You think maybe I could be told, this is your friend Jane and she has a baby.
It is a nice day.
But, that really doesn't tell you much at all as to how the sighted view that picture.
If it told you Jane had on a blue dress, what's blue?
What is the style of that dress?
Did Jane cut her hair from the last time you touched her, or did it grow?
Maybe Jane decided to put on a pair os sun glasses for this shot.
I think it is okay, and I will have to agree, it is helpful.
If you could get your friends to label the pictures, that even help us more.
I read, things like "feeling blessed with Joyce. That tells me who's in the picture when people label them in that way.
I know who posted it, and I know who Joyce is, so.
The rest just says 2 people in the picture smiling.
Okay, I've got a bit more. Lol
So, sure, it is better then what we had.
Anything to further your fantasies / interest in AI, Voyager. my pleasure. I actually think the dissection of pictures and amalgamation of the parts will provide some rather interesting AI proofs down the road. This has been some barroom discussion over bottles with some people I know in the security industry dealing with secure systems using full or partial facial recognition.
I can count on your mind to fill in the rest of it for you, re; proofs of concept in artificial intelligence.
Good points Wayne and Maddog.
Always ask. If we don't ask and ask, we'll never get it. But don't "expect" and "demand" That's my philosophy.

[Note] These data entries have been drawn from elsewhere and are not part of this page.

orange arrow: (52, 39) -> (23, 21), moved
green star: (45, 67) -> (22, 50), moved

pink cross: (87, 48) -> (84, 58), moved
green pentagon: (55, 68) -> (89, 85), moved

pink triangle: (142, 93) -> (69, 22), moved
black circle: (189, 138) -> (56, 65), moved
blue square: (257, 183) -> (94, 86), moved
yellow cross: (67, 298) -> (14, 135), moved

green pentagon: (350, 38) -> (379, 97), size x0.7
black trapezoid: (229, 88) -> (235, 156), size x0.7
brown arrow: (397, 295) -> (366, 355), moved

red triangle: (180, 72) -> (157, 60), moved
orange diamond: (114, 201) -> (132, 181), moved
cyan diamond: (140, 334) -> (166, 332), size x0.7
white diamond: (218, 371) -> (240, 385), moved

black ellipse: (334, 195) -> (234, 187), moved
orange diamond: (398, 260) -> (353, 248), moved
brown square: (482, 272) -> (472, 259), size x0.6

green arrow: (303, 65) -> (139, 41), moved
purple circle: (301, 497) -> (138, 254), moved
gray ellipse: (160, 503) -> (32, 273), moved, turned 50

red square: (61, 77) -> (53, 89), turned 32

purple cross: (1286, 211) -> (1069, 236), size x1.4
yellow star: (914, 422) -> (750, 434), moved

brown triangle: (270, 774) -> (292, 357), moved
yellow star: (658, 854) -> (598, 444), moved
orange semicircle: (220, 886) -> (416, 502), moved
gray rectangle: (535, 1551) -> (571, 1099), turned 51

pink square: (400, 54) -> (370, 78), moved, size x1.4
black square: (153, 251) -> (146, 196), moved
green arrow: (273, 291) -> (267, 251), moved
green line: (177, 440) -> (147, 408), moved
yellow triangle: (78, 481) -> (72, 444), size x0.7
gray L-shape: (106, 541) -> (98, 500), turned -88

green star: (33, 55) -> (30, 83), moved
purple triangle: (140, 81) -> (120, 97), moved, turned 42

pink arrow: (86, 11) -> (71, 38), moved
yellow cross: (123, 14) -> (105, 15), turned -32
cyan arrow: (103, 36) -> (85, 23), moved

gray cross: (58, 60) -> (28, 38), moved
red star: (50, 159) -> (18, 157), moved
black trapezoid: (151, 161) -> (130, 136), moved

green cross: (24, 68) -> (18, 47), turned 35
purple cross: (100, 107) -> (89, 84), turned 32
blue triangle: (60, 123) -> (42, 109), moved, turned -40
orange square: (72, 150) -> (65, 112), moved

For my part, I do find it very underwhelming. But it's also in its infancy. Who knows how it will be as time goes by. As for the KNFB reader scanning such pictures, I don't know about the rest of you here, but I've had no viable luck reliably scanning any text on an LCD screen.
The KNFB reader doesn't describe pictures either well.
It won't tell you colors, and all I've talked about, so even if you could scan it, what value would that be?
Someone correct me if I'm wrong?
When I mentioned the KNFB reader app, I meant it more for OCRing the text that is sometimes included in the pictures that people might post onto social media so you can know what that text says. Not as a method of describing the finer details in the pictures.
As for getting it to work on other LCD screens etc, others have had luck with it. I haven't tried it myself, but I'd have to wager that the key is proper placement. While I hate suggesting it, maybe get a sighted person to show you how to line up your phone with the screen the first one or two times before trying it on your own, and see what happens.
Ah. Okay. I understand now.
TapTapSee is getting better and better all the time with its descriptions. I've even had it describe things around the item I was taking a picture of. It'll say something like, "Man in blue polo shirt next to brown computer desk."
People are behind it though.
I've seen so many blind people scream and scream for a feature like this, then turn right around and complain that it isn't yet perfect. Patience won't kill these people but you'd never know it for all their grumbling. Glad to see so many of you are giving it a chance.
You don't "give it a chance" It is given. hahaha.
It is O.K, but I don't think it will ever get to perfect.
You'll need some glasses for that. Lol
This comes from Flying Blind for you Android users.
If you have Facebook for Android, version 74 or higher, you will now benefit from the automatic reading of picture descriptions:
http://blindbargains.com/bargains.php?m=15196
Anyone use it chime in and tell us what you think?